# HELP: Aperture goes wide open when camera just turned on, but aperture read out is different (F11)



## donbros (Sep 14, 2021)

Before anything, I use Sony A7S III with samyang/rokiron f2.8 24 mm. I use manual or "movie" mode which is essentially also manual just for video.

So as I stated in the title, when I turn on my camera, aperture instantly goes wide open, which is not what is showed on the screen (either I have it set on f4 or f11, it goes wide open (F2.8) no matter what). It happens almost every time. It "fixes" when I adjust aperture by one stop, which is kinda annnoying, missed some shots because of that. What is the problem? Please help I am really stressed, should I go to warranty or what? And is it lens or body or something else issue? Maybe its something with settings? I was filming an awesome video and this happening almost all the time really annoyed me. Thank you!


----------



## NS: Nikon Shooter (Sep 14, 2021)

-


I don't know anything about your gear but it is normal for lenses
to open up at first so to optimise AF performance.


----------



## donbros (Sep 14, 2021)

NS: Nikon Shooter said:


> -
> 
> 
> I don't know anything about your gear but it is normal for lenses
> to open up at first so to optimise AF performance.
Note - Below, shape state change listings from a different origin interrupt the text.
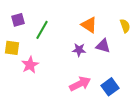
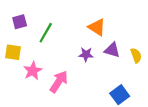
yellow semicircle: (125, 26) -> (136, 56), moved
pink arrow: (80, 84) -> (59, 82), moved, turned -30

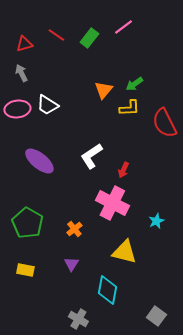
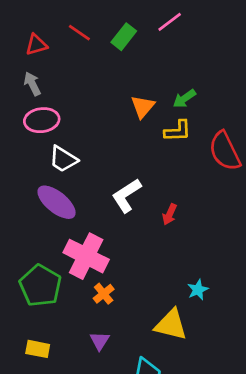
white trapezoid: (47, 105) -> (63, 159), moved
pink ellipse: (17, 109) -> (42, 120), moved
pink cross: (112, 203) -> (86, 256), moved
cyan star: (156, 221) -> (198, 290), moved

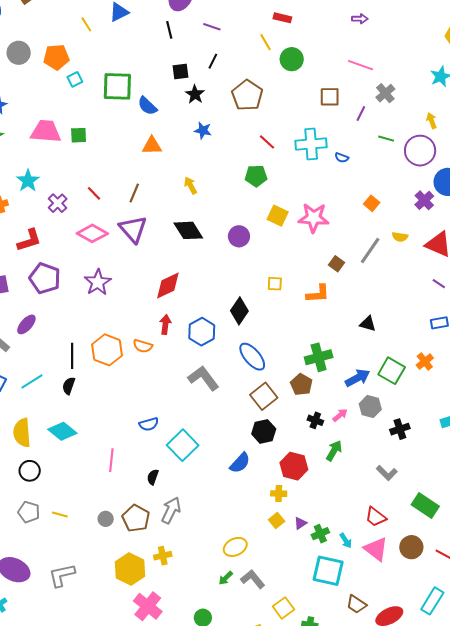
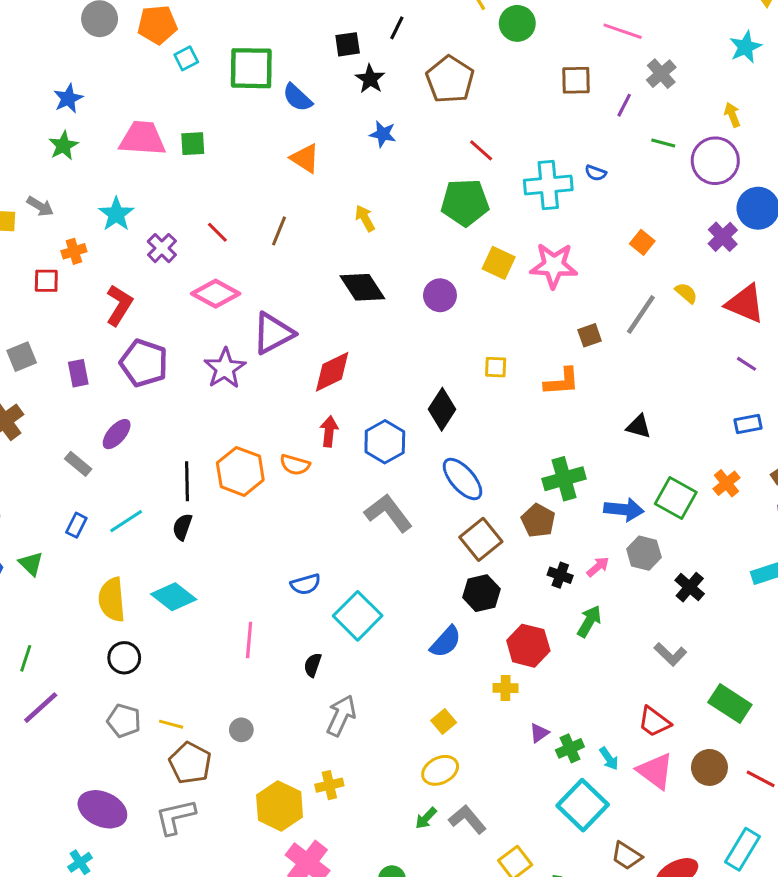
cyan cross: (311, 144) -> (548, 185), moved
orange triangle: (152, 146) -> (305, 158), turned 35
green pentagon: (256, 176) -> (465, 203), size x1.4
purple triangle: (133, 229) -> (273, 333), moved, turned 44
yellow semicircle: (400, 237) -> (686, 293), turned -147
red L-shape: (29, 240) -> (119, 305), turned -40
brown square: (336, 264) -> (590, 335), turned 35
blue arrow: (357, 378) -> (624, 510), turned 35
black cross: (400, 429) -> (690, 587), turned -30
brown pentagon: (136, 518) -> (190, 763), moved
yellow square: (277, 521) -> (444, 722), moved
cyan square: (328, 571) -> (583, 805), turned 32

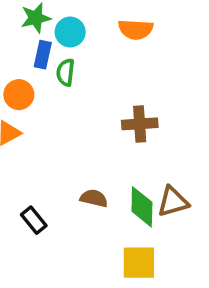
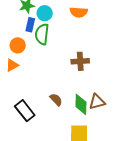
green semicircle: (66, 72) -> (42, 34), size x1.5
brown semicircle: (94, 198) -> (56, 100), turned 32
black rectangle: (34, 220) -> (25, 111), size x1.5

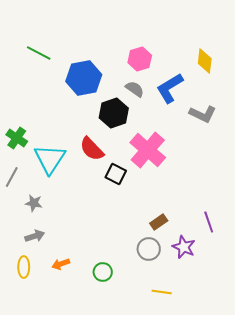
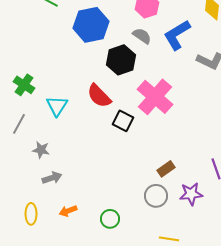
cyan triangle: (50, 159) -> (57, 106), size x0.7
gray arrow: (35, 236) -> (52, 178), moved
purple star: (184, 247) -> (191, 194), turned -30

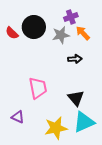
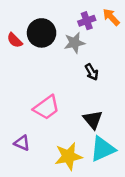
orange arrow: (83, 33) -> (111, 17), moved
black arrow: (75, 59) -> (92, 72), turned 64
pink trapezoid: (38, 88) -> (46, 107), turned 65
But it opens up and stays till I change aperture is that normal? It would stay wide open for hours or days if I don't change aperture by one stop. I haven't seen this happen on any other lens or sony camera before.

It is especially anoying when it is super bright and aperture goes just wide open and I miss a shot


----------



## NS: Nikon Shooter (Sep 14, 2021)

-

Even on manual and a set ƒ8, it will always open fully to
close back at SR.


----------



## donbros (Sep 14, 2021)

NS: Nikon Shooter said:


> -
> 
> Even on manual and a set ƒ8, it will always open fully to
> close back at SR.


the problem is it does not automatically close back (btw I am a bit new to this abbreviation, what SR mean?). If that supposed to be like that, what is the point of it ? You said autofocus but how it would autofocus, if by going wide open and staying like that and not going to correct aperture settings on camera, it looks like this on bright day


----------



## NS: Nikon Shooter (Sep 14, 2021)

donbros said:


> what SR mean?)



Sorry… shutter release.

It will close to your set ƒ stop — *given not defective* — for a very
short but adequate period of time.


----------



## donbros (Sep 14, 2021)

NS: Nikon Shooter said:


> Sorry… shutter release.
> 
> It will close to your set ƒ stop — *given not defective* — for a very
> but adequate period of time.


Thank you for abbreviation explanation.

So I tested this. I waited for 1 minutes (now 2 minutes actually) and it still not going back to my set f-stop  I mean that is the main problem not going back after going wide open to set ƒ stop. if it still like that what could be the problem lens or body?


----------



## NS: Nikon Shooter (Sep 14, 2021)

-

Since I have no personal experience with your type of gear,
I'm afraid I can't help you much not having it in my hands.


----------



## donbros (Sep 14, 2021)

NS: Nikon Shooter said:


> -
> 
> Since I have no personal experience with your type of gear,
> I'm afraid I can't help you much not having it in my hands.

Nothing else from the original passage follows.